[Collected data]
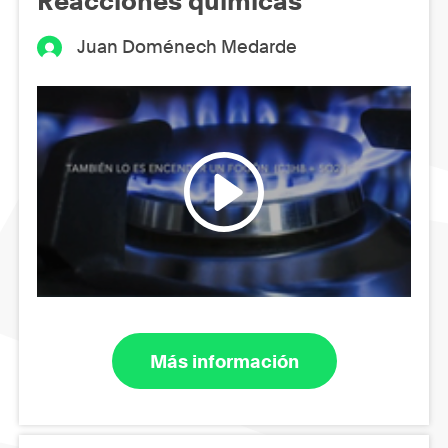
Reacciones químicas
Juan Doménech Medarde
Más información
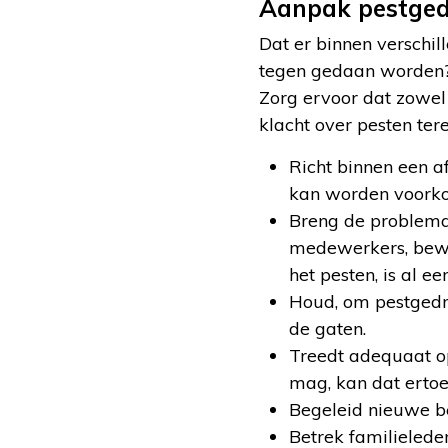
Aanpak pestge
Dat er binnen verschil
tegen gedaan worden? 
Zorg ervoor dat zowel
klacht over pesten ter
Richt binnen een 
kan worden voorko
Breng de problema
medewerkers, bewon
het pesten, is al ee
Houd, om pestgedra
de gaten.
Treedt adequaat op
mag, kan dat ertoe
Begeleid nieuwe be
Betrek familielede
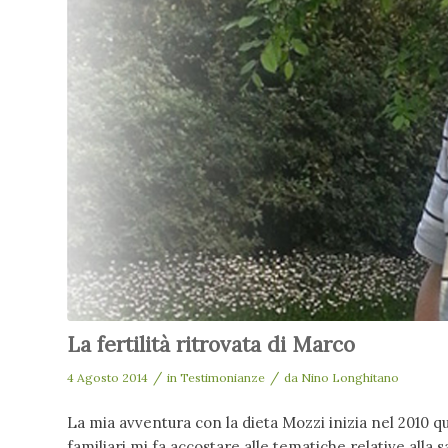
La fertilità ritrovata di Marco
/
/
4 Agosto 2014
in
Testimonianze
da
Nino Longhitano
La mia avventura con la dieta Mozzi inizia nel 2010 qu
familiari mi fa accostare alle tematiche relative alla s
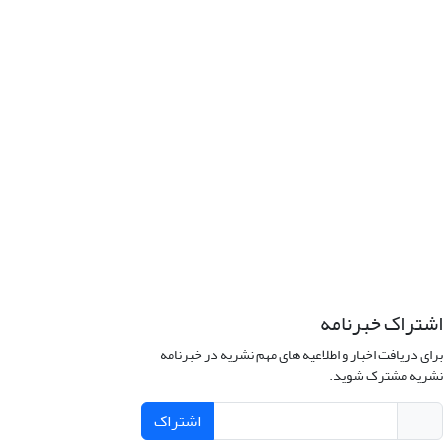
اشتراک خبرنامه
برای دریافت اخبار و اطلاعیه های مهم نشریه در خبرنامه
نشریه مشترک شوید.
اشتراک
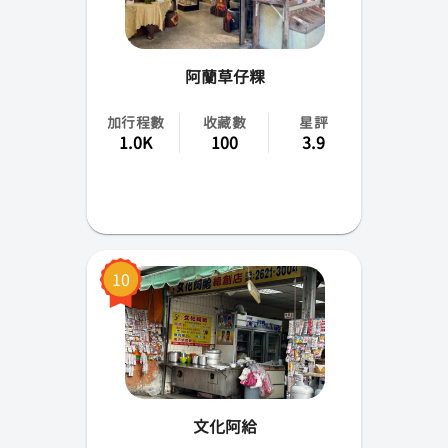
阿蘭草仔粿
加行程數
收藏數
星評
1.0K
100
3.9
10
文化阿給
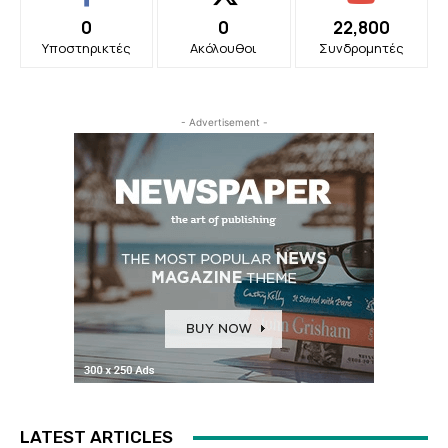
0
0
22,800
Υποστηρικτές
Ακόλουθοι
Συνδρομητές
- Advertisement -
LATEST ARTICLES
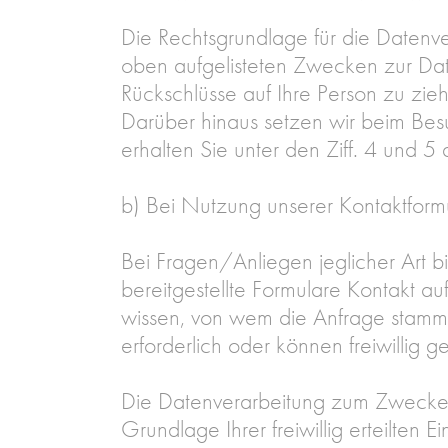
Die Rechtsgrundlage für die Datenvera
oben aufgelisteten Zwecken zur Da
Rückschlüsse auf Ihre Person zu zie
Darüber hinaus setzen wir beim Bes
erhalten Sie unter den Ziff. 4 und 5
b) Bei Nutzung unserer Kontaktform
Bei Fragen/Anliegen jeglicher Art b
bereitgestellte Formulare Kontakt au
wissen, von wem die Anfrage stammt
erforderlich oder können freiwillig g
Die Datenverarbeitung zum Zwecke d
Grundlage Ihrer freiwillig erteilten Ei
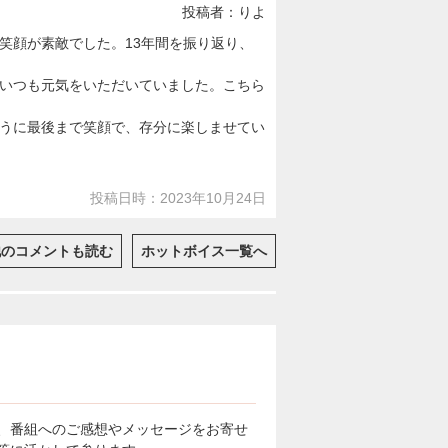
投稿者：りよ
笑顔が素敵でした。13年間を振り返り、
いつも元気をいただいていました。こちら
うに最後まで笑顔で、存分に楽しませてい
投稿日時：2023年10月24日
他のコメントも読む
ホットボイス一覧へ
、番組へのご感想やメッセージをお寄せ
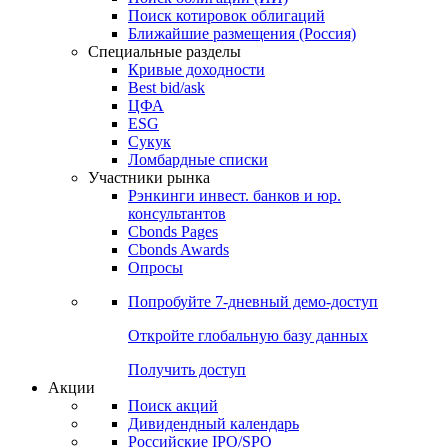
Поиск котировок облигаций
Ближайшие размещения (Россия)
Специальные разделы
Кривые доходности
Best bid/ask
ЦФА
ESG
Сукук
Ломбардные списки
Участники рынка
Рэнкинги инвест. банков и юр.
консультантов
Cbonds Pages
Cbonds Awards
Опросы
Попробуйте
7-дневный
демо-доступ
Откройте глобальную базу данных
Получить доступ
Акции
Поиск акций
Дивидендный календарь
Российские IPO/SPO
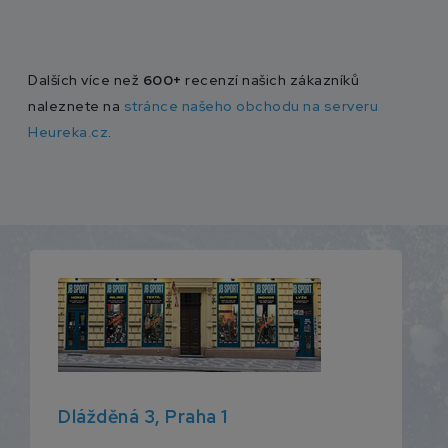
Dalších více než
600+
recenzí našich zákazníků
naleznete na
stránce našeho obchodu na serveru
Heureka.cz
.
Dlážděná 3, Praha 1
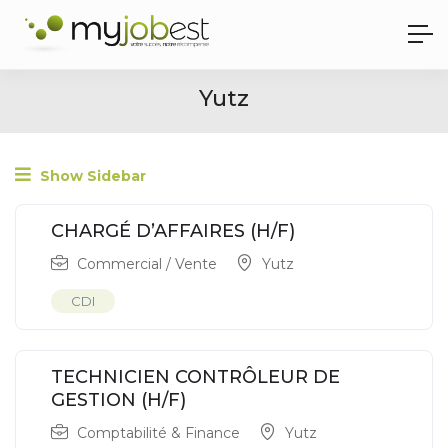
Yutz
Show Sidebar
CHARGÉ D’AFFAIRES (H/F)
Commercial / Vente
Yutz
CDI
TECHNICIEN CONTRÔLEUR DE
GESTION (H/F)
Comptabilité & Finance
Yutz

## WHAT YOU HAVE TO DO
Beginning with the line that holds "Dalších více než" and continuing to the end of the entries above, set down each line exactly, both ends included; include no pictures.

## RESULT
Dalších více než
600+
recenzí našich zákazníků
naleznete na
stránce našeho obchodu na serveru
Heureka.cz
.
Dlážděná 3, Praha 1
Yutz
Show Sidebar
CHARGÉ D’AFFAIRES (H/F)
Commercial / Vente
Yutz
CDI
TECHNICIEN CONTRÔLEUR DE
GESTION (H/F)
Comptabilité & Finance
Yutz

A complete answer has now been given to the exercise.